Un plug-in di WordPress chiamato 'ThemeGrill Demo Importer' ha esposto agli hacker 200.000 siti web

WordPress ThemeGrill Plugin Vulnerability

I sistemi di gestione dei contenuti (CMS) come WordPress hanno completamente trasformato il processo di creazione e manutenzione di un sito Web. In questo momento, costruire un sito Web può essere facile come impostare un'installazione di WordPress e aggiungere alcuni contenuti. Le persone che una volta hanno scritto interi siti da zero ora creano temi e plug-in CMS che ti aiutano a modificare e personalizzare il tuo sito Web personale con non più di pochi clic del mouse. È molto più conveniente e, soprattutto, un po 'più economico di un tempo. C'è un compromesso, però.

Le persone che scrivono temi e plugin per piattaforme come WordPress commettono errori di tanto in tanto e, quando lo fanno, gli errori non influiscono su un solo sito Web. Un singolo bug può causare problemi per migliaia di siti Web e se il problema è legato alla sicurezza, le conseguenze possono essere piuttosto devastanti. Una vulnerabilità scoperta di recente nel plug-in Demo Importer di ThemeGrill per WordPress ci ha mostrato quanto potrebbero essere brutte le cose.

ThemeGrill ha lasciato un bug che avrebbe potuto consentire agli hacker di cancellare interi siti Web

ThemeGrill sviluppa temi premium per WordPress e offre anche un plugin chiamato ThemeGrill Demo Importer, che consente agli amministratori di importare facilmente temi e impostazioni direttamente sui loro siti Web. Se si dispone di un sito Web basato su WordPress e se si utilizza l'importatore di demo ThemeGrill, è necessario assicurarsi che il plug-in sia aggiornato all'ultima versione. I ricercatori di WebARX hanno scoperto che tutte le incarnazioni del plug-in tra ThemeGrill Demo Importer 1.3.4 e ThemeGrill Demo Importer 1.6.1 sono interessate da una vulnerabilità di sicurezza critica che può consentire agli hacker di provocare il caos completo.
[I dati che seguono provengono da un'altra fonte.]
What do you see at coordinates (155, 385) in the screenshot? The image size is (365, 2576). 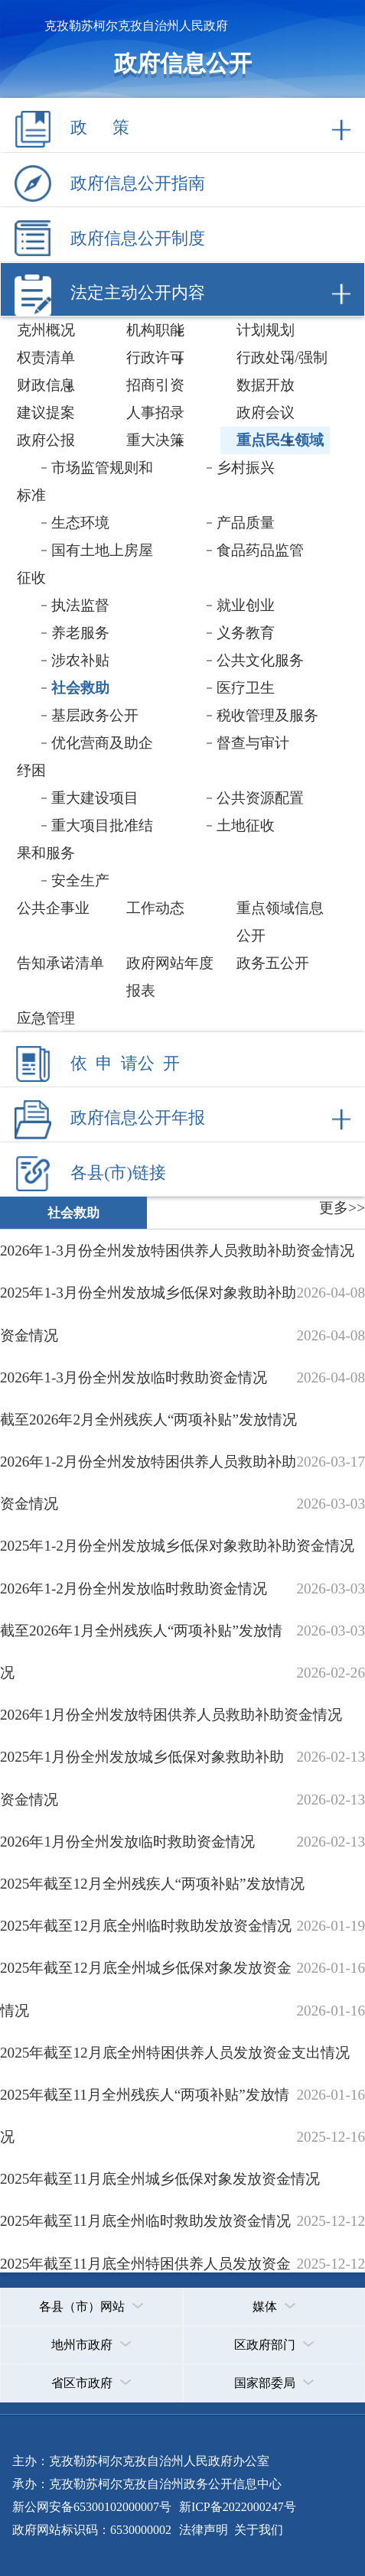 I see `招商引资` at bounding box center [155, 385]. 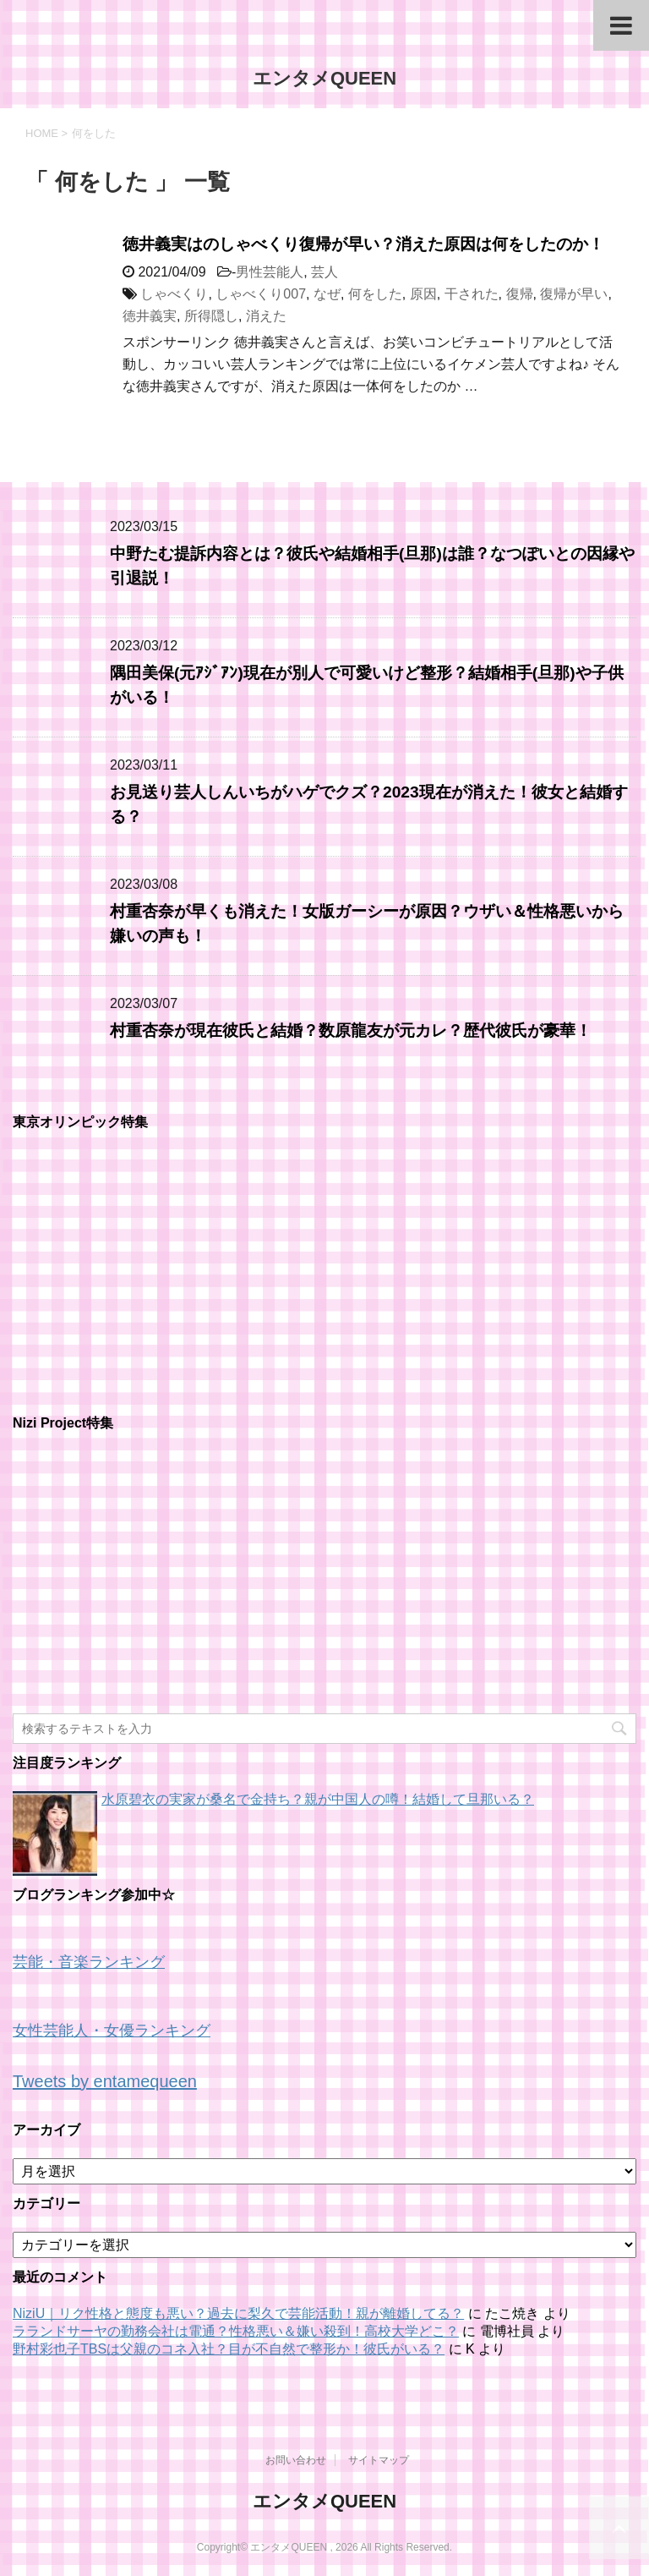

Il problema si trova con una funzione chiamata reset_wizard_actions, che viene caricata quando il plugin rileva un tema ThemeGrill attivo. La funzione si collega a admin_init che normalmente viene eseguito solo in un ambiente di amministrazione. Può anche effettuare chiamate a /wp-admin/admin-ajax.php, e i ricercatori hanno scoperto che quando interagiscono con questo file, reset_wizard_actions non controlla se un utente è autenticato.

Utilizzando payload accuratamente predisposti, gli hacker possono cancellare tutto il contenuto su un sito Web vulnerabile oppure possono assumere diritti amministrativi e fare più o meno ciò che vogliono con esso.

ThemeGrill ha patchato il plugin

Il rapporto WebARX mostra che rivelare il problema e aiutare con la correzione non è stata l'esperienza più semplice, ma dovremmo sottolineare che abbiamo visto molto peggio. I ricercatori hanno inviato il loro primo rapporto il 6 febbraio. Dopo aver ricevuto nessuna risposta per cinque giorni, hanno cercato di contattare nuovamente ThemeGrill. Il 14 febbraio, lo sviluppatore ha finalmente risposto e, entro due giorni, è stata rilasciata una nuova versione che risolve il problema.

Il fatto che la vulnerabilità sia corretta è una buona notizia, ma è solo metà della storia. ThemeGrill Demo Importer 1.3.4, la versione che ha introdotto il bug, è stata rilasciata tre anni fa enorme e ogni singolo sito Web che ha utilizzato il plug-in tra allora e domenica quando è stata rilasciata la patch è stato esposto. Sebbene non vi siano prove di sfruttamento in natura, molti dei 200 mila siti Web su cui è installato ThemeGrill Demo Importer utilizzano ancora versioni vulnerabili del plug-in, il che significa che potremmo vedere molto presto le vittime della vulnerabilità.

Questo è il problema principale. Secondo W3Techs, WordPress alimenta oltre il 35% di tutti i siti Web in tutto il mondo. Esiste un intero ecosistema che supporta il CMS e milioni di persone lo usano perché mantenere un sito Web con esso è quasi semplice. Purtroppo, l'esperienza ci ha insegnato che gli aggiornamenti e le patch di sicurezza non sono molto importanti in molti degli elenchi di priorità di queste persone. Se Internet deve diventare un posto più sicuro, questo deve cambiare.